The $250,000,000 Mission to Preserve Black History

The $250,000,000 Mission to Preserve Black History


He initially focused on an overarching, 10-year plan, but scrapped the idea after talking with then-Chicago Mayor Richard Daley, who told him, “Why do you want to go back [to Washington] and run a project? People don’t care about projects.” Bunch decided that “rather than plan for and build a museum, my job is to make the museum exist from the day I started … to be up and running now to show people … to show funders … to show the public … here’s the kind of educational opportunities you have.”

It was a novel approach, enabling Bunch to tap leading curators, authenticators, and historians to develop exhibits and write books. Next, he secured gallery space to open an exhibit of black photography in 2006. “When we opened the gallery, Rep. Eleanor Holmes Norton stood up and said, ‘I can’t believe there are 700 people at an opening for a museum that doesn’t exist.’ It allowed me to get donors right away.” Moreover, he found that technology would be critical to reach a 21st-century audience. So the old-school historian hired what he calls “digital natives” to create a virtual museum featuring readily accessible historical content.

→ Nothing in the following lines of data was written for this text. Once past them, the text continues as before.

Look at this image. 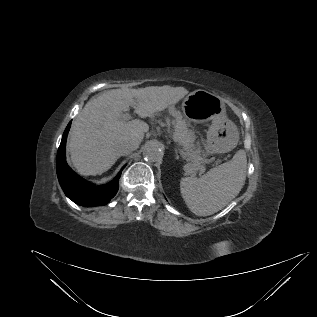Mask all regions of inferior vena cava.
<instances>
[{
  "label": "inferior vena cava",
  "mask_w": 317,
  "mask_h": 317,
  "mask_svg": "<svg viewBox=\"0 0 317 317\" xmlns=\"http://www.w3.org/2000/svg\"><path fill=\"white\" fill-rule=\"evenodd\" d=\"M137 142H123L117 146V154L119 156H125L138 148Z\"/></svg>",
  "instance_id": "602c4592"
}]
</instances>
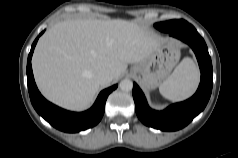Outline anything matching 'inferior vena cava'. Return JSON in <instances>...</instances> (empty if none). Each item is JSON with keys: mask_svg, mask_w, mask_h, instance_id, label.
Masks as SVG:
<instances>
[{"mask_svg": "<svg viewBox=\"0 0 238 158\" xmlns=\"http://www.w3.org/2000/svg\"><path fill=\"white\" fill-rule=\"evenodd\" d=\"M96 79L100 85L107 86L112 81V76L109 70L102 69L97 72Z\"/></svg>", "mask_w": 238, "mask_h": 158, "instance_id": "inferior-vena-cava-1", "label": "inferior vena cava"}]
</instances>
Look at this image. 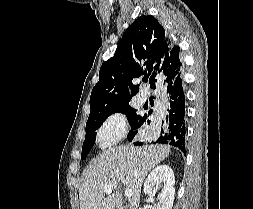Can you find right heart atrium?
<instances>
[{"label": "right heart atrium", "instance_id": "right-heart-atrium-1", "mask_svg": "<svg viewBox=\"0 0 253 209\" xmlns=\"http://www.w3.org/2000/svg\"><path fill=\"white\" fill-rule=\"evenodd\" d=\"M127 118L122 113L109 115L96 133V141L102 149L119 143L127 134Z\"/></svg>", "mask_w": 253, "mask_h": 209}]
</instances>
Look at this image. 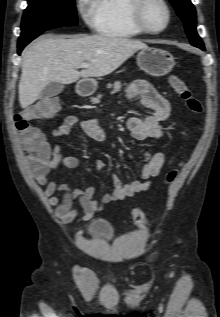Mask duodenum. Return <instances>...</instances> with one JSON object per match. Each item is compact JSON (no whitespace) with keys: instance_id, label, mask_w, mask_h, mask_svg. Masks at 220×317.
Instances as JSON below:
<instances>
[{"instance_id":"duodenum-1","label":"duodenum","mask_w":220,"mask_h":317,"mask_svg":"<svg viewBox=\"0 0 220 317\" xmlns=\"http://www.w3.org/2000/svg\"><path fill=\"white\" fill-rule=\"evenodd\" d=\"M76 90L80 96H87L91 91V87L83 82H79Z\"/></svg>"}]
</instances>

As he refined his vision to kick-start fundraising and public engagement, he also oversaw the body that would select the museum’s architects. “I was asked more than any other question: ‘What’s the building going to look like?’ It was a fool’s errand to try to define what it would look like. I had to define what it should feel like … resilience and optimism, spirituality and uplift.”

Bunch and company ensured that the bidding process would be transparent through an international competition that included some 50 firms. It took months for the jury to choose the triumvirate of versatile designers: Max Bond, the distinguished African American architect who died in 2009; Philip Freelon, an African American architect known for innovative designs of libraries and museums; and David Adjaye, a British Ghanaian architect whose firm has designed eclectic structures in London, Berlin, and Moscow. “Everybody else focused on the trauma of the African American experience, the hardship,” says Adjaye. “We came in and said, ‘This is not a story just about trauma, it’s actually a story about celebration and extraordinary achievement in the face of adversity.’”
In the end, this was the team that captured Bunch’s vision.